THE PROBLEM: Each line of the entries below that includes "Games" belongs in your answer.
-- GIVEN RECORDS follows --
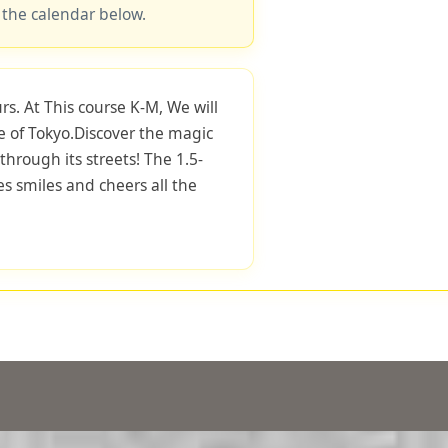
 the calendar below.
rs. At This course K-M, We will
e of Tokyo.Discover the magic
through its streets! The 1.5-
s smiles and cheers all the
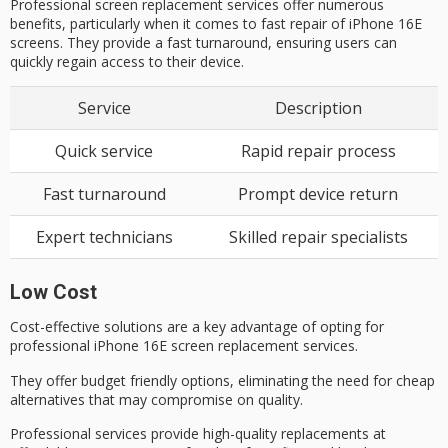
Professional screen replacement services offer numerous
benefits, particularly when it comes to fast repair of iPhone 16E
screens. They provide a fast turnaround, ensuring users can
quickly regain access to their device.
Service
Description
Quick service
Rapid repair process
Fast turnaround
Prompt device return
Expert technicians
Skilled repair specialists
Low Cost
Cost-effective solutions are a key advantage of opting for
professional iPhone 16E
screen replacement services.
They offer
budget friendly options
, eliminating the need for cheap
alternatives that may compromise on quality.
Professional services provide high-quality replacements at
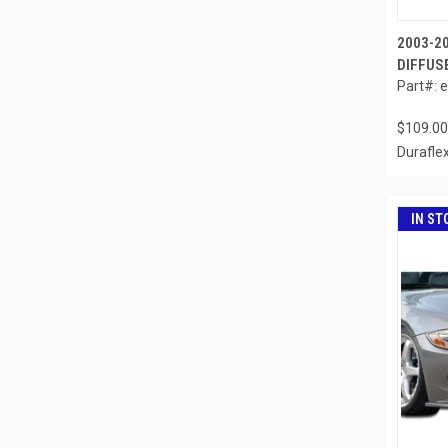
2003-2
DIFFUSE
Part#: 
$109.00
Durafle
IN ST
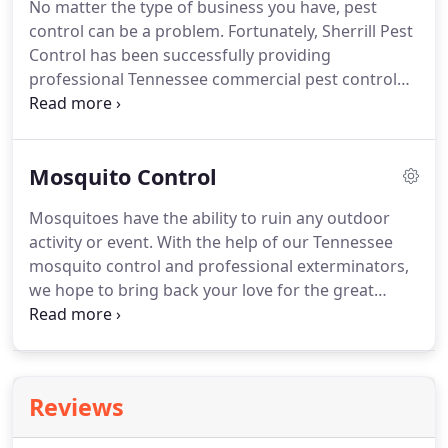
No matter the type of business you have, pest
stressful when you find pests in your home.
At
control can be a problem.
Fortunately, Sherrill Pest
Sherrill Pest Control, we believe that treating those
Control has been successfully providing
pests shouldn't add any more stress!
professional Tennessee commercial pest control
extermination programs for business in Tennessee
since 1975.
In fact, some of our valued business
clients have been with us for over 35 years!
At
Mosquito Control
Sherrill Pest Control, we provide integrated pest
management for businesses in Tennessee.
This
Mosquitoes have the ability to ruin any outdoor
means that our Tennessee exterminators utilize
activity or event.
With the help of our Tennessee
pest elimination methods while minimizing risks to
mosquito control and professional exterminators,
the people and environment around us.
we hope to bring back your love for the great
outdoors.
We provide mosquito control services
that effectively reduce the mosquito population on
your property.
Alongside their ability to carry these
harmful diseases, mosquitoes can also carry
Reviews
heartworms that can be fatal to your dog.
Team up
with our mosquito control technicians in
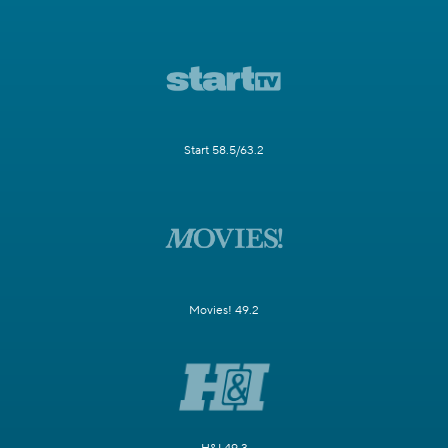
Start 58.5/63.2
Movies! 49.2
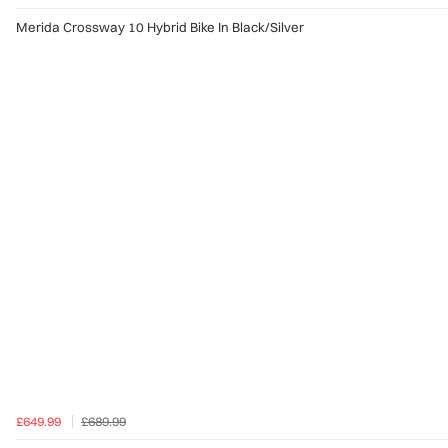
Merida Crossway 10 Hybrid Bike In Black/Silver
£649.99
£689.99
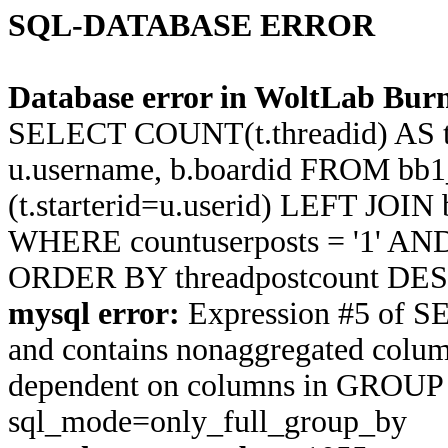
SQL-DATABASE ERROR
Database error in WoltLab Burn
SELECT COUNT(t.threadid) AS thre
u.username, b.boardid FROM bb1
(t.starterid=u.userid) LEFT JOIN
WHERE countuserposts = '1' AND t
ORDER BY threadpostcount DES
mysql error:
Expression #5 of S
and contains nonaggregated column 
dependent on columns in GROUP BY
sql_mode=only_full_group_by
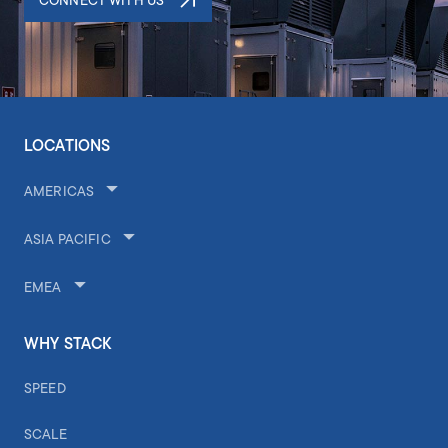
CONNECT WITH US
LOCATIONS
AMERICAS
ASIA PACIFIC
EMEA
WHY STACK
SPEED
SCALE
-- GIVEN RECORDS concluded --
-- GIVEN RECORDS follows --
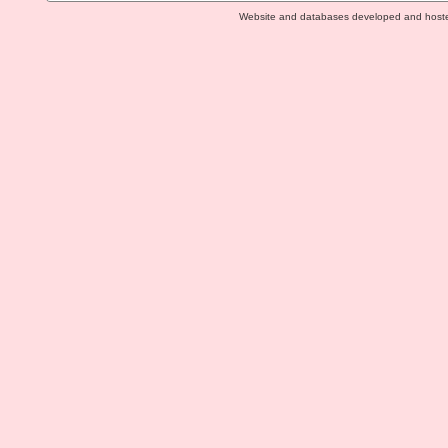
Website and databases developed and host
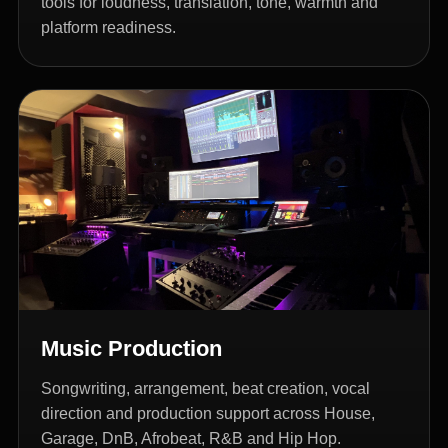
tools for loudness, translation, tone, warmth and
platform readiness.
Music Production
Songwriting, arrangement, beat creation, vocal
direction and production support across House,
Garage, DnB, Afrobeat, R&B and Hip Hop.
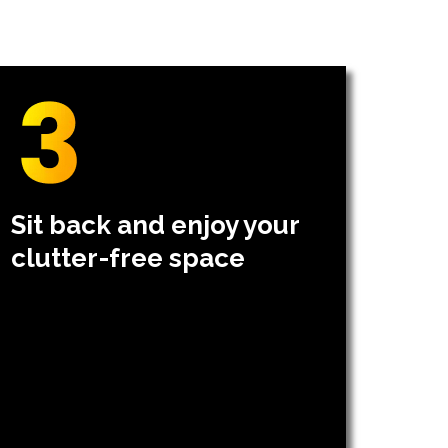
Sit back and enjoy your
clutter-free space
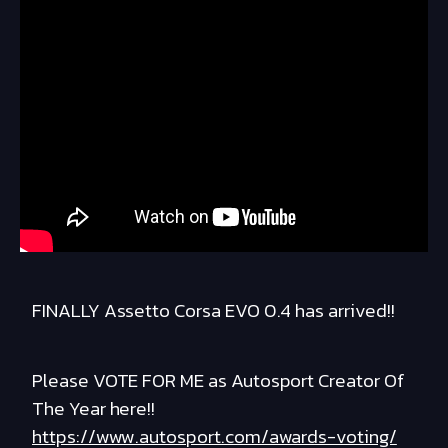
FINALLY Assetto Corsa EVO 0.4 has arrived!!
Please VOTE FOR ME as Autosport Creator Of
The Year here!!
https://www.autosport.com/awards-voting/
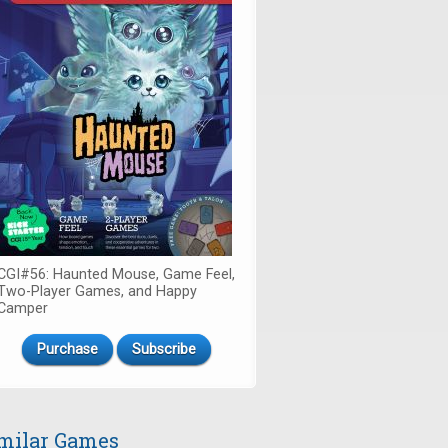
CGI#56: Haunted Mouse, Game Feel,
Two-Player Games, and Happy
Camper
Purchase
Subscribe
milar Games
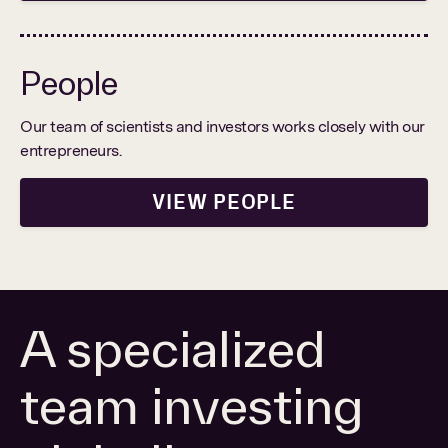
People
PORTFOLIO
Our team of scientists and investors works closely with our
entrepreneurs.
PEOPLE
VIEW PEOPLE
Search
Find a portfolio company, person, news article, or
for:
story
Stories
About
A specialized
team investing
-- GIVEN RECORDS concluded --
SOLUTION:
Two-Player Games, and Happy
milar Games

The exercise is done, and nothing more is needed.